A self-described "stats guy," Kevin Patterson monitored the slumping housing market for two years. He studied newspaper articles and tracked home sale prices online before buying a foreclosed property for his family in October.

Now as a first-time homeowner in Suwanee, Patterson, 46, has a lengthy to-do list, held in the palm of his hand. Among the items on his cellphone: Program garage door remote. Cancel DirecTV. Wire house for Ethernet. Appeal property taxes.

In 2006, the four-bedroom house in the Baxley Point subdivision was built and sold for $261,900. This fall, Patterson paid $176,000 in a bank sale -- a price he believes is below the home's actual value.

Still, he is not enthusiastic about the county's recent appraisal of $212,000 or the nearly $2,900-a-year tax bill, which doesn't include Suwanee city taxes.

"I'm a realist. I understand the bills have got to be paid," said Patterson, who is retired from the Air Force. "But I think it's got to be a give and take on both the owner's and government's part, especially in this economy.

"When the market's good and going up, they can't say, ‘Wow, look at all this money, money, money, money,' and when the market's going down, say ‘Hey, wait, you can't do that [cut values].' Otherwise, it's just one-sided.

"I'm just looking for a fair assessment."

Hence, the appeal next year.

But Patterson might not have to appeal. According to a new state law, the price of a residential property purchased in 2010 establishes the maximum taxable value for 2011. For Patterson, that figure is what he paid: $176,000.

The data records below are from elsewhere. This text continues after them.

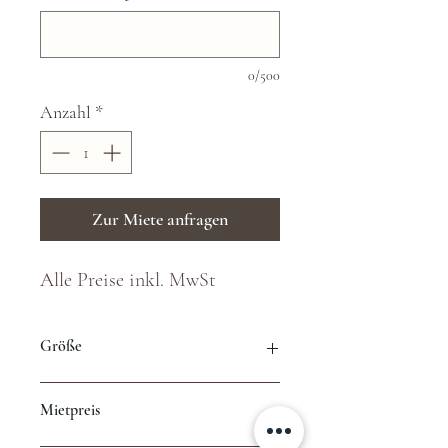
0/500
Anzahl
*
Zur Miete anfragen
Alle Preise inkl. MwSt
Größe
1,60m hoch, 80cm breit
Mietpreis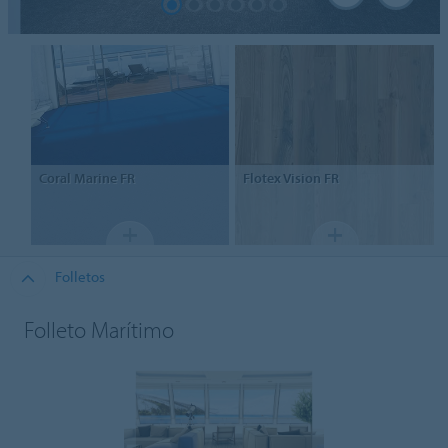
Coral Marine FR
Flotex
Vision FR
Folletos
Folleto Marítimo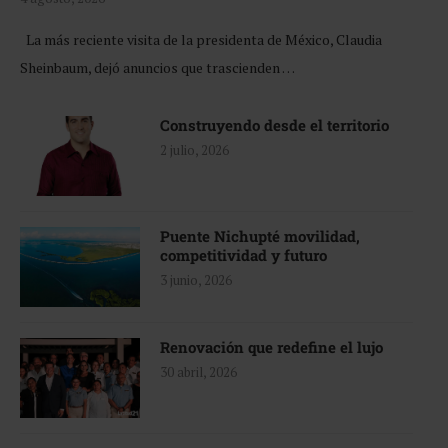
La más reciente visita de la presidenta de México, Claudia
Sheinbaum, dejó anuncios que trascienden …
Construyendo desde el territorio
2 julio, 2026
Puente Nichupté movilidad,
competitividad y futuro
3 junio, 2026
Renovación que redefine el lujo
30 abril, 2026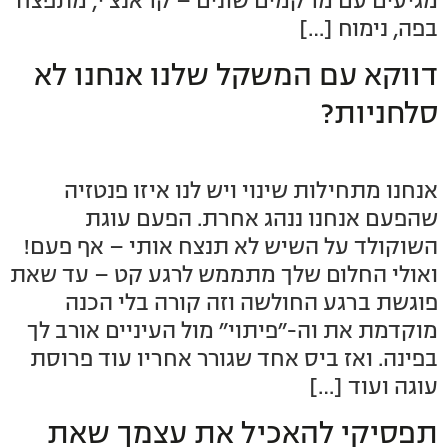
מגיעים עם מרקמים שונים – קראנצ׳י, מתפצח
בפה, נימוח […]
דווקא עם המשקל שלנו אנחנו לא
סלחניות?
אנחנו מתחילות שינוי ויש לנו איזו פנטזיה
שהפעם אנחנו ננהג אחרת. הפעם עוגת
השוקולד על השיש לא תנצח אותי – אף פעם!
ואולי החלום שלך מתממש לרגע קט – עד שאת
פוגשת ברגע החולשה וזה קורה בלי הכנה
מוקדמת את וה-״פיתוי״ מול העיניים אורב לך
בפינה. ואז ביס אחד שגורר אחריו עוד פרוסת
עוגה ועוד […]
תפסיקי להאכיל את עצמך שאת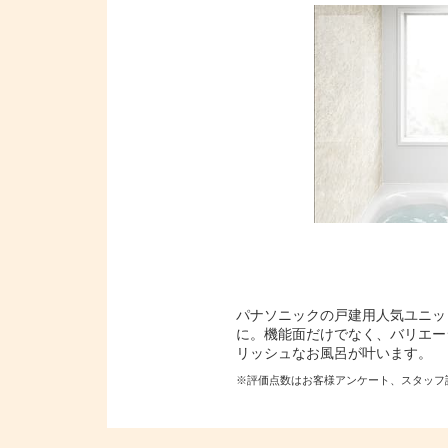
パナソニックの戸建用人気ユニッ
に。機能面だけでなく、バリエー
リッシュなお風呂が叶います。
※評価点数はお客様アンケート、スタッフ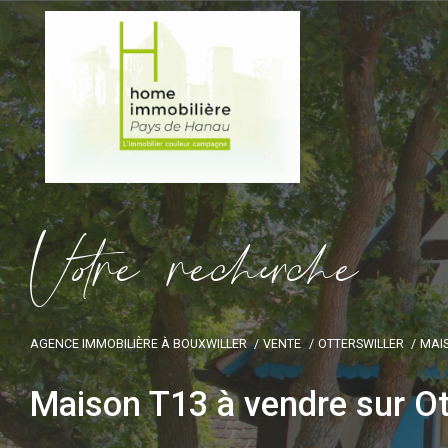
V
o
r
e
r
e
c
e
c
e
AGENCE IMMOBILIÈRE À BOUXWILLER
VENTE
OTTERSWILLER
MAI
Maison T13 à vendre sur Ot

Wendy Prather is president of the homeowners association for Campbell Glen, an 83-home subdivision nestled between Snellville and Lithonia. Currently on the market are a half-dozen bank sales, she said.

Prather paid about $130,000 for her 1,600-square-foot home. At the height of the market, the house could have fetched $170,000, she said. Now, houses are going for less than $90,000.

Meanwhile, her tax bill has gone up from $1,600 last year to $2,000 this year. Most of that came from a fee for a county-imposed garbage plan that charged residents for 18 months of service in advance.

Regardless, Prather has no plans to file an appeal next year. In fact, she just ignores the numbers, preferring to cut back her shopping and movie-watching while riding out the turbulent housing market.

"Everybody's in the same boat," said Prather, 48. "I figure give it 10 years or so, it'll start coming back."

Foreclosure listings*

  • Gwinnett:  660
  • Fulton: 517
  • Cobb: 504
  • DeKalb:  356
  • Clayton: 123

* The number of single-family homes listed as foreclosures on the First Multiple Listing Service as of Dec. 15. This does not include any foreclosures on the Georgia Multiple Listing Service.